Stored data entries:
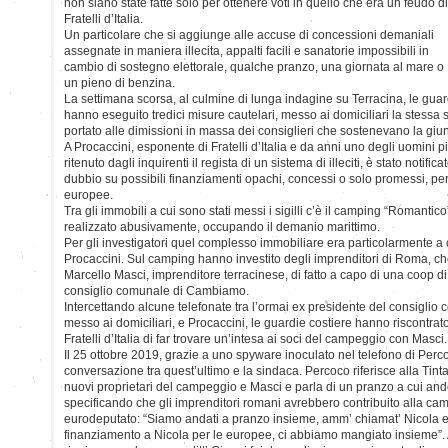
non siano state fatte solo per ottenere voti in quello che era un feudo di
Fratelli d’Italia.
Un particolare che si aggiunge alle accuse di concessioni demaniali
assegnate in maniera illecita, appalti facili e sanatorie impossibili in
cambio di sostegno elettorale, qualche pranzo, una giornata al mare o
un pieno di benzina.
La settimana scorsa, al culmine di lunga indagine su Terracina, le guard
hanno eseguito tredici misure cautelari, messo ai domiciliari la stessa 
portato alle dimissioni in massa dei consiglieri che sostenevano la giun
A Procaccini, esponente di Fratelli d’Italia e da anni uno degli uomini pi
ritenuto dagli inquirenti il regista di un sistema di illeciti, è stato notific
dubbio su possibili finanziamenti opachi, concessi o solo promessi, pe
europee.
Tra gli immobili a cui sono stati messi i sigilli c’è il camping “Romantico
realizzato abusivamente, occupando il demanio marittimo.
Per gli investigatori quel complesso immobiliare era particolarmente a
Procaccini. Sul camping hanno investito degli imprenditori di Roma, ch
Marcello Masci, imprenditore terracinese, di fatto a capo di una coop d
consiglio comunale di Cambiamo.
Intercettando alcune telefonate tra l’ormai ex presidente del consigli
messo ai domiciliari, e Procaccini, le guardie costiere hanno riscontrato
Fratelli d’Italia di far trovare un’intesa ai soci del campeggio con Masci.
Il 25 ottobre 2019, grazie a uno spyware inoculato nel telefono di Perco
conversazione tra quest’ultimo e la sindaca. Percoco riferisce alla Tintari
nuovi proprietari del campeggio e Masci e parla di un pranzo a cui and
specificando che gli imprenditori romani avrebbero contribuito alla cam
eurodeputato: “Siamo andati a pranzo insieme, amm’ chiamat’ Nicola e 
finanziamento a Nicola per le europee, ci abbiamo mangiato insieme”. A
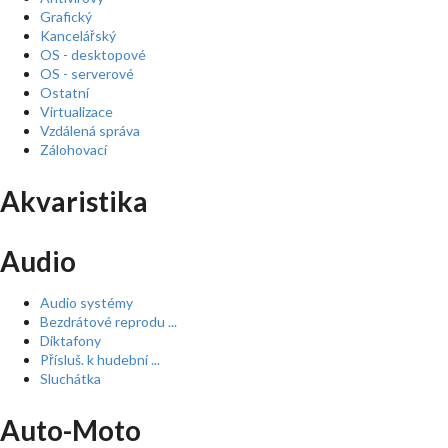
Grafický
Kancelářský
OS - desktopové
OS - serverové
Ostatní
Virtualizace
Vzdálená správa
Zálohovací
Akvaristika
Audio
Audio systémy
Bezdrátové reprodu ...
Diktafony
Přísluš. k hudební ...
Sluchátka
Auto-Moto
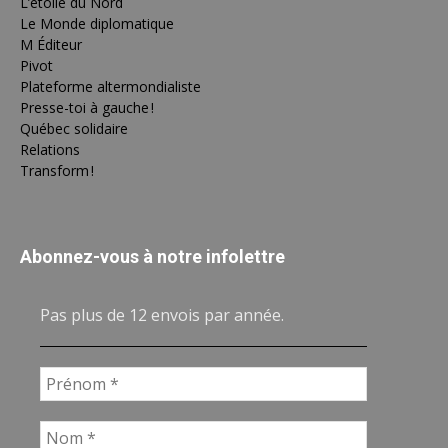
L’étoile du Nord
Le Monde diplomatique
M Éditeur
Pivot
Plateforme altermondialiste
Presse-toi à gauche !
Québec solidaire
Relations
Transform !
Abonnez-vous à notre infolettre
Pas plus de 12 envois par année.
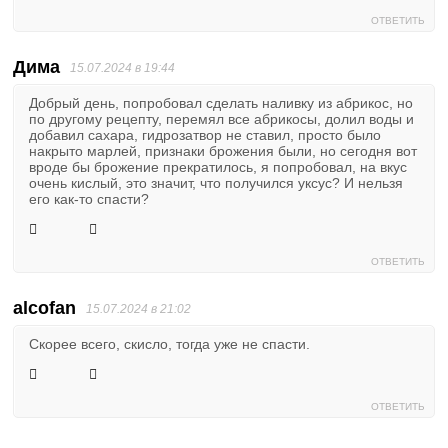
ОТВЕТИТЬ
Дима
15.07.2024 в 19:44
Добрый день, попробовал сделать наливку из абрикос, но
по другому рецепту, перемял все абрикосы, долил воды и
добавил сахара, гидрозатвор не ставил, просто было
накрыто марлей, признаки брожения были, но сегодня вот
вроде бы брожение прекратилось, я попробовал, на вкус
очень кислый, это значит, что получился уксус? И нельзя
его как-то спасти?
ОТВЕТИТЬ
alcofan
15.07.2024 в 21:02
Скорее всего, скисло, тогда уже не спасти.
ОТВЕТИТЬ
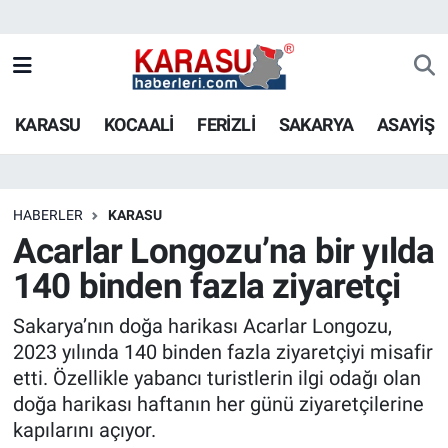
KARASU
KOCAALİ
FERİZLİ
SAKARYA
ASAYİŞ
HABERLER
KARASU
Acarlar Longozu’na bir yılda
140 binden fazla ziyaretçi
Sakarya’nın doğa harikası Acarlar Longozu,
2023 yılında 140 binden fazla ziyaretçiyi misafir
etti. Özellikle yabancı turistlerin ilgi odağı olan
doğa harikası haftanın her günü ziyaretçilerine
kapılarını açıyor.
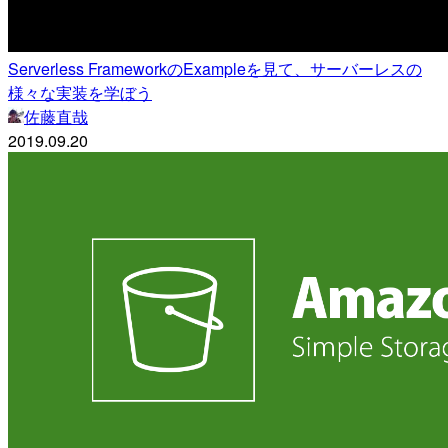
Serverless FrameworkのExampleを見て、サーバーレスの
様々な実装を学ぼう
佐藤直哉
2019.09.20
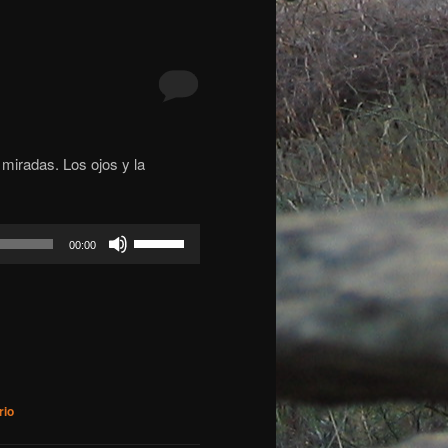
 miradas. Los ojos y la
Utiliza
00:00
las
teclas
de
flecha
arriba/abajo
para
aumentar
rio
o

* **DIRECTIONS FOR THIS TASK**
Exclude images and repeat all entries exactly.

* **FINAL ANSWER**
non siano state fatte solo per ottenere voti in quello che era un feudo di
Fratelli d’Italia.
Un particolare che si aggiunge alle accuse di concessioni demaniali
assegnate in maniera illecita, appalti facili e sanatorie impossibili in
cambio di sostegno elettorale, qualche pranzo, una giornata al mare o
un pieno di benzina.
La settimana scorsa, al culmine di lunga indagine su Terracina, le guard
hanno eseguito tredici misure cautelari, messo ai domiciliari la stessa 
portato alle dimissioni in massa dei consiglieri che sostenevano la giun
A Procaccini, esponente di Fratelli d’Italia e da anni uno degli uomini pi
ritenuto dagli inquirenti il regista di un sistema di illeciti, è stato notific
dubbio su possibili finanziamenti opachi, concessi o solo promessi, pe
europee.
Tra gli immobili a cui sono stati messi i sigilli c’è il camping “Romantico
realizzato abusivamente, occupando il demanio marittimo.
Per gli investigatori quel complesso immobiliare era particolarmente a
Procaccini. Sul camping hanno investito degli imprenditori di Roma, ch
Marcello Masci, imprenditore terracinese, di fatto a capo di una coop d
consiglio comunale di Cambiamo.
Intercettando alcune telefonate tra l’ormai ex presidente del consigli
messo ai domiciliari, e Procaccini, le guardie costiere hanno riscontrato
Fratelli d’Italia di far trovare un’intesa ai soci del campeggio con Masci.
Il 25 ottobre 2019, grazie a uno spyware inoculato nel telefono di Perco
conversazione tra quest’ultimo e la sindaca. Percoco riferisce alla Tintari
nuovi proprietari del campeggio e Masci e parla di un pranzo a cui and
specificando che gli imprenditori romani avrebbero contribuito alla cam
eurodeputato: “Siamo andati a pranzo insieme, amm’ chiamat’ Nicola e 
finanziamento a Nicola per le europee, ci abbiamo mangiato insieme”. A
Grafický
Kancelářský
OS - desktopové
OS - serverové
Ostatní
Virtualizace
Vzdálená správa
Zálohovací
Akvaristika
Audio
Audio systémy
Bezdrátové reprodu ...
Diktafony
Přísluš. k hudební ...
Sluchátka
Auto-Moto
L’étoile du Nord
Le Monde diplomatique
M Éditeur
Pivot
Plateforme altermondialiste
Presse-toi à gauche !
Québec solidaire
Relations
Transform !
Abonnez-vous à notre infolettre
Pas plus de 12 envois par année.
ОТВЕТИТЬ
Дима
15.07.2024 в 19:44
Добрый день, попробовал сделать наливку из абрикос, но
по другому рецепту, перемял все абрикосы, долил воды и
добавил сахара, гидрозатвор не ставил, просто было
накрыто марлей, признаки брожения были, но сегодня вот
вроде бы брожение прекратилось, я попробовал, на вкус
очень кислый, это значит, что получился уксус? И нельзя
его как-то спасти?
ОТВЕТИТЬ
alcofan
15.07.2024 в 21:02
Скорее всего, скисло, тогда уже не спасти.
ОТВЕТИТЬ
KARASU
KOCAALİ
FERİZLİ
SAKARYA
ASAYİŞ
HABERLER
KARASU
Acarlar Longozu’na bir yılda
140 binden fazla ziyaretçi
Sakarya’nın doğa harikası Acarlar Longozu,
2023 yılında 140 binden fazla ziyaretçiyi misafir
etti. Özellikle yabancı turistlerin ilgi odağı olan
doğa harikası haftanın her günü ziyaretçilerine
kapılarını açıyor.
Serverless FrameworkのExampleを見て、サーバーレスの
様々な実装を学ぼう
佐藤直哉
2019.09.20
 miradas. Los ojos y la
Utiliza
00:00
las
teclas
de
flecha
arriba/abajo
para
aumentar
rio
o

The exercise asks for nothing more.